Bootstrap confidence interval for the slope
Is \hat{\beta} statistically meaningful? Bootstrap (Chapter 8) the slope, then read off the 2.5th and 97.5th percentile of the bootstrap distribution.
np.random.seed(42)
n_boot = 2000
boot_slopes = []
for _ in range(n_boot):
idx = np.random.choice(len(x), size=len(x), replace=True)
_, b = least_squares(x[idx], y[idx])
boot_slopes.append(b)
boot_slopes = np.array(boot_slopes)
ci_lo, ci_hi = np.percentile(boot_slopes, [2.5, 97.5])
print(f"Slope : {beta:.4f} lbs/week")
print(f"95% CI : [{ci_lo:.4f}, {ci_hi:.4f}]")
Slope : 0.2733 lbs/week
95% CI : [0.2597, 0.2871]
Both bounds are positive — longer pregnancy reliably means a heavier baby.
Visualising it
fitted = alpha + beta * x
fig, axes = plt.subplots(2, 2, figsize=(12, 9))
# 1. Scatter + fit
ax = axes[0, 0]
ax.scatter(x, y, alpha=0.1, s=5, color=COLORS["first"], label="Data")
xl = np.linspace(x.min(), x.max(), 100)
ax.plot(xl, alpha + beta * xl, color=COLORS["highlight"],
linewidth=2.5, label=f"y = {alpha:.2f} + {beta:.2f}x")
ax.set_xlabel("Pregnancy length (weeks)")
ax.set_ylabel("Birth weight (lbs)")
ax.set_title(f"OLS Fit (R² = {r2:.3f})")
ax.legend()
# 2. Residual plot
ax = axes[0, 1]
ax.scatter(fitted, residuals, alpha=0.1, s=5, color="#FF9800")
ax.axhline(0, color="black", linewidth=1.5)
ax.set_xlabel("Fitted values (lbs)")
ax.set_ylabel("Residuals (lbs)")
ax.set_title("Residual Plot (should show no pattern)")
# 3. Bootstrap distribution of slope
ax = axes[1, 0]
ax.hist(boot_slopes, bins=50, density=True, color=COLORS["other"], alpha=0.85)
ax.axvline(beta, color=COLORS["highlight"], linewidth=2, label=f"β = {beta:.4f}")
ax.axvline(ci_lo, color="grey", linestyle="--", linewidth=1.5, label="95% CI")
ax.axvline(ci_hi, color="grey", linestyle="--", linewidth=1.5)
ax.set_xlabel("Bootstrap slope (lbs/week)")
ax.set_title("Bootstrap Distribution of Slope")
ax.legend(fontsize=9)
# 4. Residual distribution
ax = axes[1, 1]
ax.hist(residuals, bins=60, density=True, color="#FF9800", alpha=0.85)
xr = np.linspace(residuals.min(), residuals.max(), 100)
ax.plot(xr, stats.norm.pdf(xr, 0, residuals.std()),
color="black", linewidth=2, label="Normal reference")
ax.set_xlabel("Residual (lbs)")
ax.set_title("Residual Distribution")
ax.legend()
plt.tight_layout()
plt.show()
Interpretation
- \beta is the slope: each additional week of pregnancy adds \beta pounds.
- \alpha is the intercept: predicted weight at 0 weeks (not meaningful — extrapolation).
The intercept is only meaningful within the range of observed data.
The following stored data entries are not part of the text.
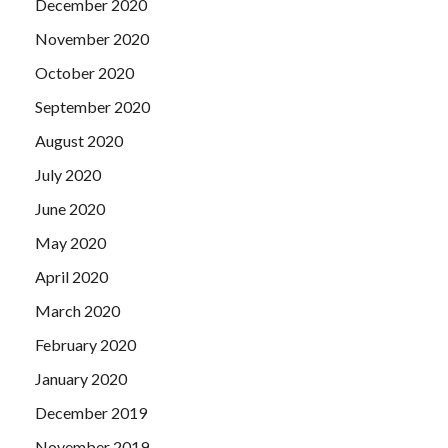
December 2020
November 2020
October 2020
September 2020
August 2020
July 2020
June 2020
May 2020
April 2020
March 2020
February 2020
January 2020
December 2019
November 2019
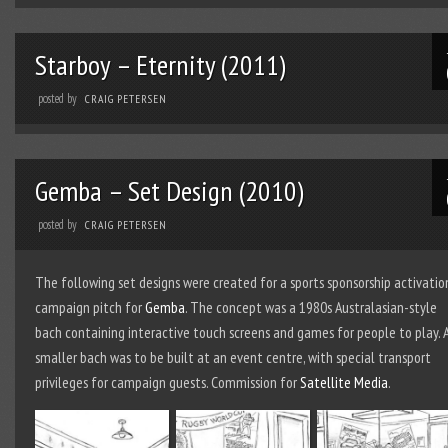
Starboy – Eternity (2011)
posted by
CRAIG PETERSEN
Gemba – Set Design (2010)
posted by
CRAIG PETERSEN
The following set designs were created for a sports sponsorship activatio
campaign pitch for
Gemba
. The concept was a 1980s Australasian-style
bach containing interactive touch screens and games for people to play. 
smaller bach was to be built at an event centre, with special transport
privileges for campaign guests. Commission for
Satellite Media
.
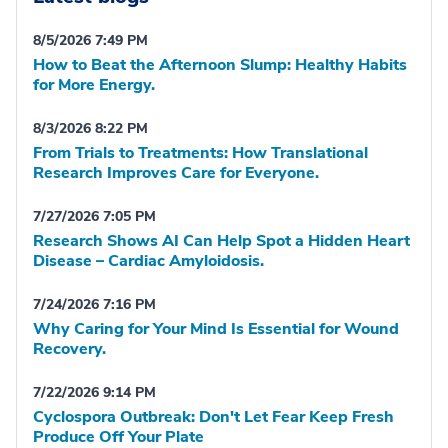
8/5/2026 7:49 PM
How to Beat the Afternoon Slump: Healthy Habits
for More Energy.
8/3/2026 8:22 PM
From Trials to Treatments: How Translational
Research Improves Care for Everyone.
7/27/2026 7:05 PM
Research Shows AI Can Help Spot a Hidden Heart
Disease – Cardiac Amyloidosis.
7/24/2026 7:16 PM
Why Caring for Your Mind Is Essential for Wound
Recovery.
7/22/2026 9:14 PM
Cyclospora Outbreak: Don't Let Fear Keep Fresh
Produce Off Your Plate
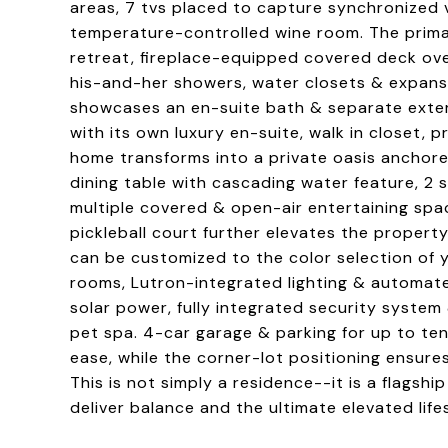
areas, 7 tvs placed to capture synchronized 
temperature-controlled wine room. The primar
retreat, fireplace-equipped covered deck ove
his-and-her showers, water closets & expans
showcases an en-suite bath & separate exter
with its own luxury en-suite, walk in closet,
home transforms into a private oasis anchore
dining table with cascading water feature, 2 st
multiple covered & open-air entertaining spa
pickleball court further elevates the property 
can be customized to the color selection of y
rooms, Lutron-integrated lighting & automa
solar power, fully integrated security system
pet spa. 4-car garage & parking for up to t
ease, while the corner-lot positioning ensure
This is not simply a residence--it is a flagsh
deliver balance and the ultimate elevated lifes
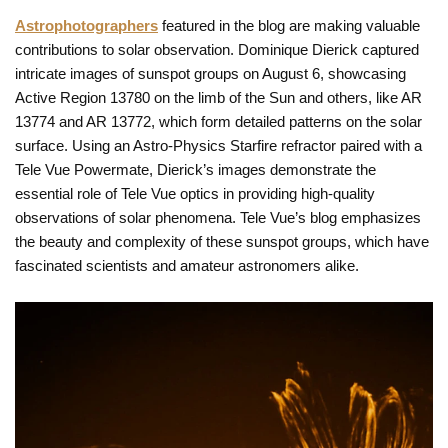
Astrophotographers
featured in the blog are making valuable
contributions to solar observation. Dominique Dierick captured
intricate images of sunspot groups on August 6, showcasing
Active Region 13780 on the limb of the Sun and others, like AR
13774 and AR 13772, which form detailed patterns on the solar
surface. Using an Astro-Physics Starfire refractor paired with a
Tele Vue Powermate, Dierick’s images demonstrate the
essential role of Tele Vue optics in providing high-quality
observations of solar phenomena. Tele Vue’s blog emphasizes
the beauty and complexity of these sunspot groups, which have
fascinated scientists and amateur astronomers alike.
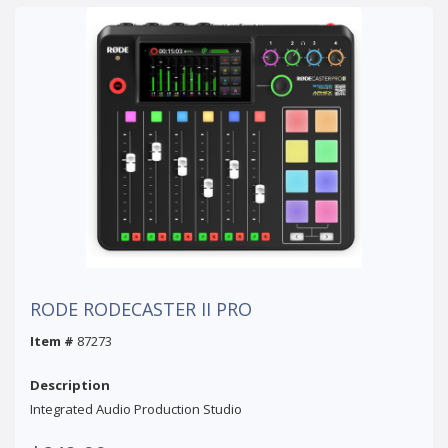
RODE RODECASTER II PRO
Item #
87273
Description
Integrated Audio Production Studio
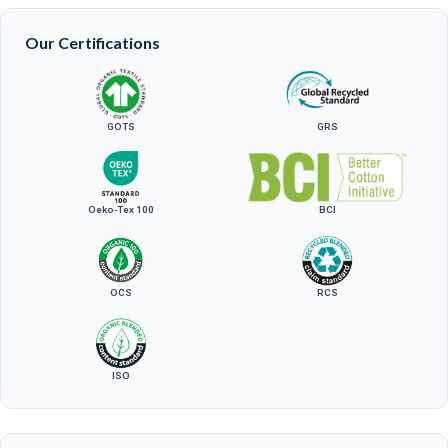
Our Certifications
GOTS
GRS
Oeko-Tex 100
BCI
OCS
RCS
ISO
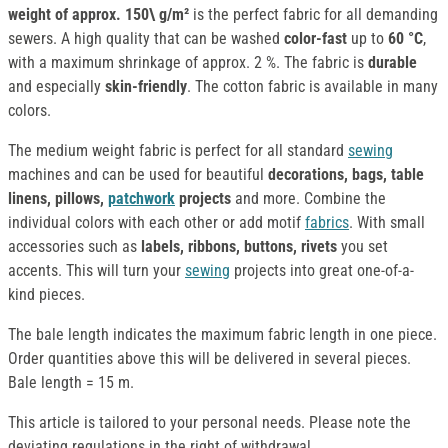
weight of approx.
150\ g/m²
is the perfect fabric for all demanding
sewers. A high quality that can be washed
color-fast
up to
60 °C
,
with a maximum shrinkage of approx. 2 %. The fabric is
durable
and especially
skin-friendly
. The cotton fabric is available in many
colors.
The medium weight fabric is perfect for all standard
sewing
machines and can be used for beautiful
decorations, bags, table
linens, pillows,
patchwork
projects
and more. Combine the
individual colors with each other or add motif
fabrics
. With small
accessories such as
labels, ribbons, buttons, rivets
you set
accents. This will turn your
sewing
projects into great one-of-a-
kind pieces.
The bale length indicates the maximum fabric length in one piece.
Order quantities above this will be delivered in several pieces.
Bale length = 15 m.
This article is tailored to your personal needs. Please note the
deviating regulations in the right of withdrawal.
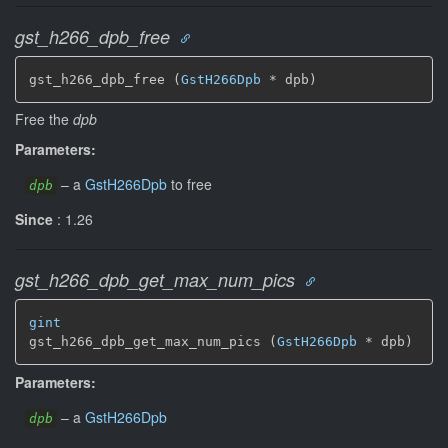
gst_h266_dpb_free
gst_h266_dpb_free (
GstH266Dpb
 * dpb)
Free the
dpb
Parameters:
–
a
GstH266Dpb
to free
dpb
Since
: 1.26
gst_h266_dpb_get_max_num_pics
gint
gst_h266_dpb_get_max_num_pics (
GstH266Dpb
 * dpb)
Parameters:
–
a
GstH266Dpb
dpb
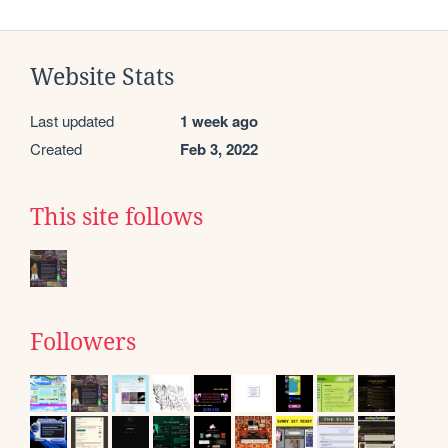
Website Stats
Last updated
1 week ago
Created
Feb 3, 2022
This site follows
Followers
Extrapolating a linear model far outside the data range is almost always wrong.
Exercises
- Fit a line predicting birth weight from pregnancy length. Report \hat{\alpha}, \hat{\beta}, R^2.
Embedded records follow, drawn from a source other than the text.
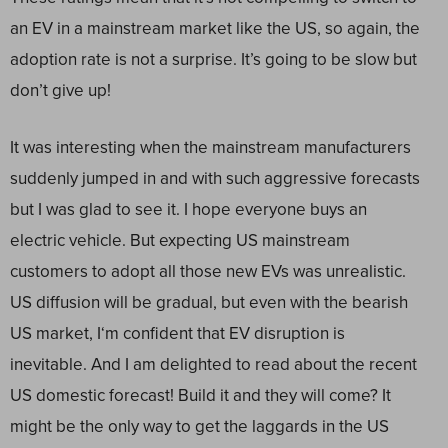
an EV in a mainstream market like the US, so again, the
adoption rate is not a surprise. It’s going to be slow but
don’t give up!
It was interesting when the mainstream manufacturers
suddenly jumped in and with such aggressive forecasts
but I was glad to see it. I hope everyone buys an
electric vehicle. But expecting US mainstream
customers to adopt all those new EVs was unrealistic.
US diffusion will be gradual, but even with the bearish
US market, I‘m confident that EV disruption is
inevitable. And I am delighted to read about the recent
US domestic forecast! Build it and they will come? It
might be the only way to get the laggards in the US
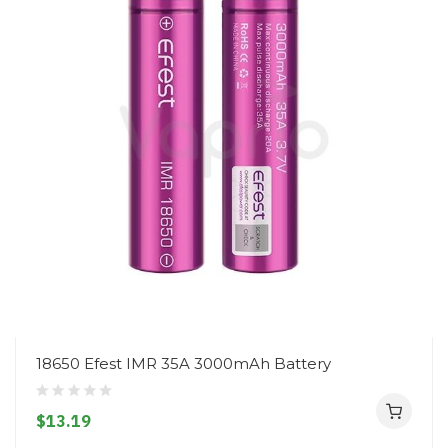
18650 Efest IMR 35A 3000mAh Battery
$13.19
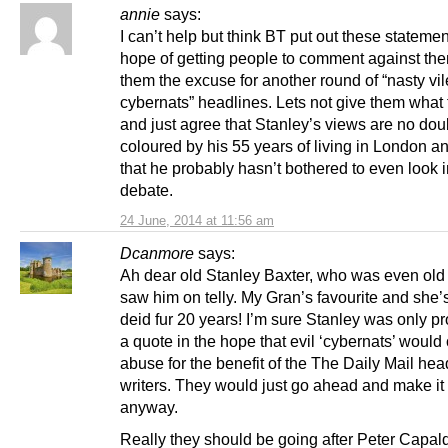
annie
says:
I can’t help but think BT put out these statemen
hope of getting people to comment against them
them the excuse for another round of “nasty vil
cybernats” headlines. Lets not give them what
and just agree that Stanley’s views are no dou
coloured by his 55 years of living in London an
that he probably hasn’t bothered to even look i
debate.
24 June, 2014 at 11:56 am
Dcanmore
says:
Ah dear old Stanley Baxter, who was even old
saw him on telly. My Gran’s favourite and she
deid fur 20 years! I’m sure Stanley was only p
a quote in the hope that evil ‘cybernats’ would 
abuse for the benefit of the The Daily Mail hea
writers. They would just go ahead and make it
anyway.
Really they should be going after Peter Capald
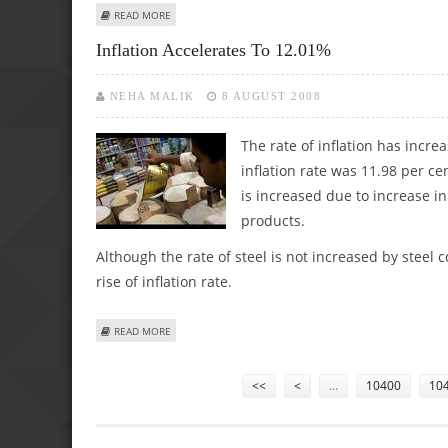
ABOUT BOARD OF SE INVESTMENTS APPROVES STOCK SPL
READ MORE
Inflation Accelerates To 12.01%
NEHA MALIK
8 AUGUST 2008
The rate of inflation has increa
inflation rate was 11.98 per ce
is increased due to increase in
products.
Although the rate of steel is not increased by steel
rise of inflation rate.
ABOUT INFLATION ACCELERATES TO 12.01%
READ MORE
Pages
<<
<
…
10400
10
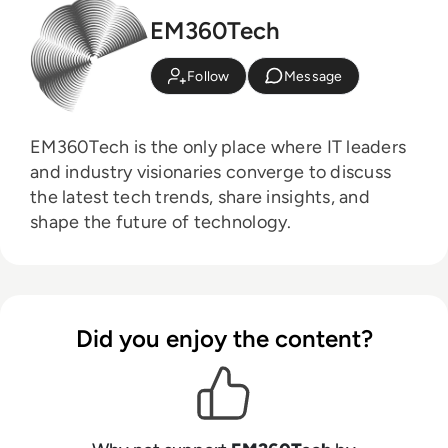
EM360Tech
Follow
Message
EM360Tech is the only place where IT leaders
and industry visionaries converge to discuss
the latest tech trends, share insights, and
shape the future of technology.
Did you enjoy the content?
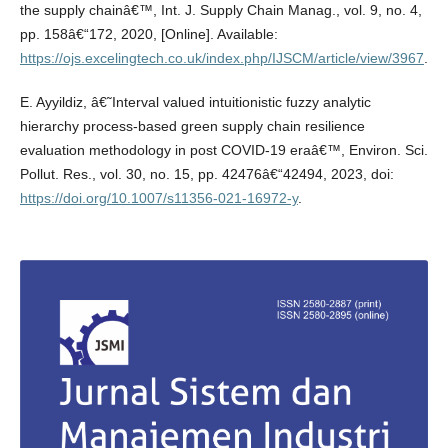
the supply chainâ€™, Int. J. Supply Chain Manag., vol. 9, no. 4,
pp. 158â€“172, 2020, [Online]. Available:
https://ojs.excelingtech.co.uk/index.php/IJSCM/article/view/3967
.
E. Ayyildiz, â€˜Interval valued intuitionistic fuzzy analytic
hierarchy process-based green supply chain resilience
evaluation methodology in post COVID-19 eraâ€™, Environ. Sci.
Pollut. Res., vol. 30, no. 15, pp. 42476â€“42494, 2023, doi:
https://doi.org/10.1007/s11356-021-16972-y
.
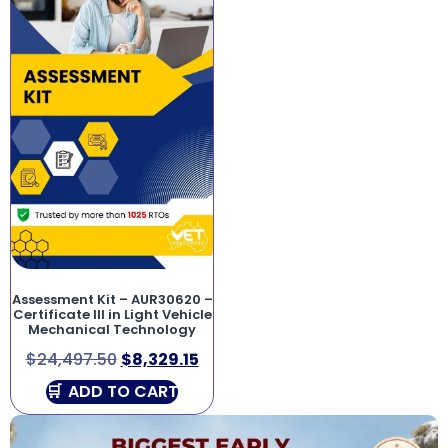
Assessment Kit – AUR30620 –
Certificate III in Light Vehicle
Mechanical Technology
$
24,497.50
$
8,329.15
ADD TO CART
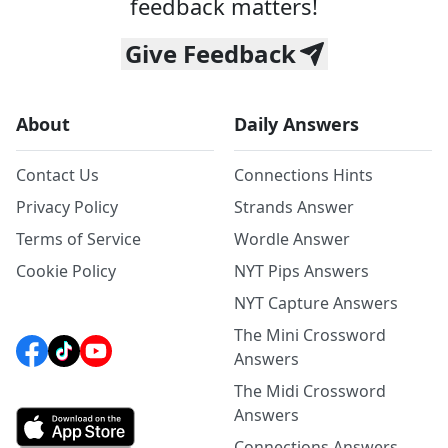
feedback matters!
Give Feedback
About
Daily Answers
Contact Us
Connections Hints
Privacy Policy
Strands Answer
Terms of Service
Wordle Answer
Cookie Policy
NYT Pips Answers
NYT Capture Answers
The Mini Crossword
Answers
The Midi Crossword
Answers
Connections Answers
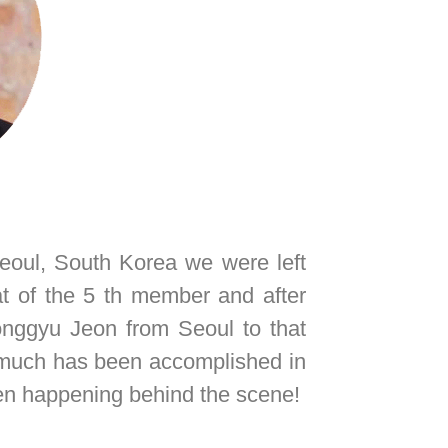
eoul, South Korea we were left
t of the 5 th member and after
onggyu Jeon from Seoul to that
t much has been accomplished in
been happening behind the scene!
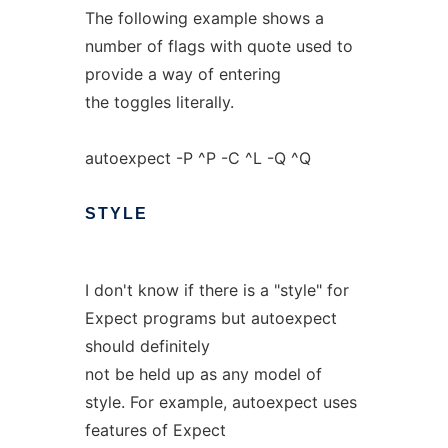
The following example shows a
number of flags with quote used to
provide a way of entering
the toggles literally.
autoexpect -P ^P -C ^L -Q ^Q
STYLE
I don't know if there is a "style" for
Expect programs but autoexpect
should definitely
not be held up as any model of
style. For example, autoexpect uses
features of Expect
- Plot the scatter with the fitted line.
- Make a residual plot. Does the residual variance change across pregnancy lengths?
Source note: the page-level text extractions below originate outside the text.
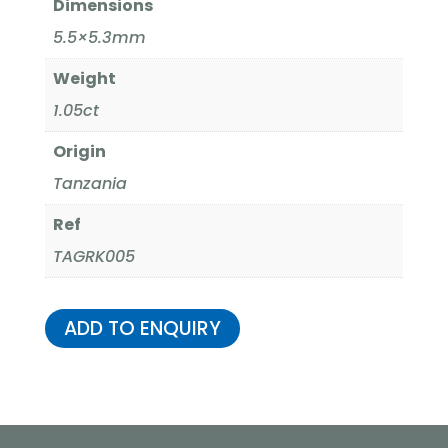
Dimensions
5.5×5.3mm
Weight
1.05ct
Origin
Tanzania
Ref
TAGRK005
ADD TO ENQUIRY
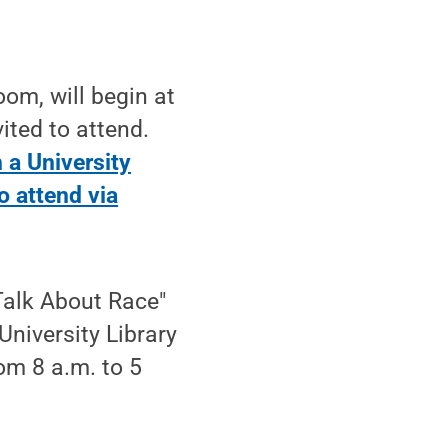
oom, will begin at
ited to attend.
h a University
to attend via
Talk About Race"
University Library
om 8 a.m. to 5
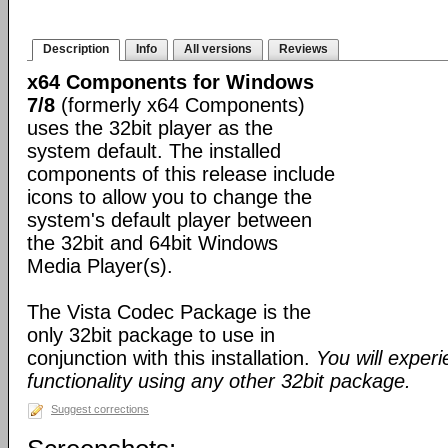
Description
Info
All versions
Reviews
x64 Components for Windows
7/8
(formerly x64 Components)
uses the 32bit player as the
system default. The installed
components of this release include
icons to allow you to change the
system's default player between
the 32bit and 64bit Windows
Media Player(s).
The Vista Codec Package is the
only 32bit package to use in
conjunction with this installation.
You will exper
functionality using any other 32bit package.
Suggest corrections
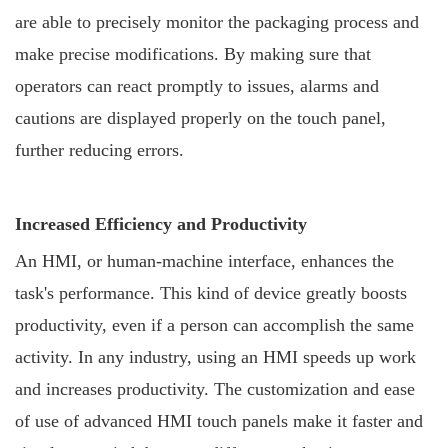
are able to precisely monitor the packaging process and
make precise modifications. By making sure that
operators can react promptly to issues, alarms and
cautions are displayed properly on the touch panel,
further reducing errors.
Increased Efficiency and Productivity
An HMI, or human-machine interface, enhances the
task's performance. This kind of device greatly boosts
productivity, even if a person can accomplish the same
activity. In any industry, using an HMI speeds up work
and increases productivity. The customization and ease
of use of advanced HMI touch panels make it faster and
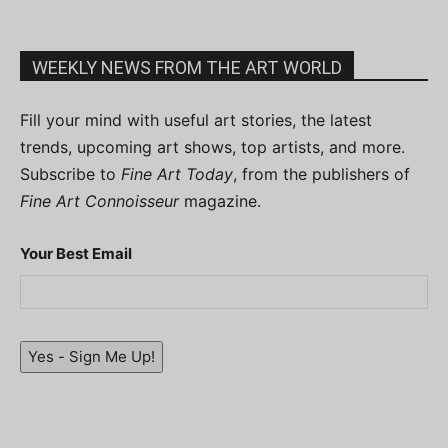
WEEKLY NEWS FROM THE ART WORLD
Fill your mind with useful art stories, the latest
trends, upcoming art shows, top artists, and more.
Subscribe to
Fine Art Today
, from the publishers of
Fine Art Connoisseur
magazine.
Your Best Email
Yes - Sign Me Up!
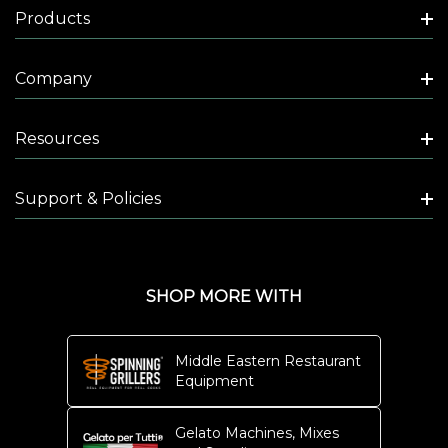
Products
N
G
Company
A
N
D
Resources
O
V
Support & Policies
E
N
M
A
SHOP MORE WITH
I
N
Middle Eastern Restaurant
T
Equipment
E
N
Gelato Machines, Mixes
- Bootstrap the slope 1 000 times. What is the 95 % confidence interval?
- Does the slope change substantially when you use survey weights?
Glossary
least squares — minimise \sum (y_i - \hat{y}_i)^2.
slope — change in y per unit change in x.
intercept — predicted y when x = 0.
residual — y_i - \hat{y}_i.
SSE — sum of squared errors.
SST — total sum of squares.
R^2 — fraction of variance explained.
homoscedasticity — constant residual variance.
residual plot — residuals vs fitted values; key diagnostic.
extrapolation — using a model outside the observed range.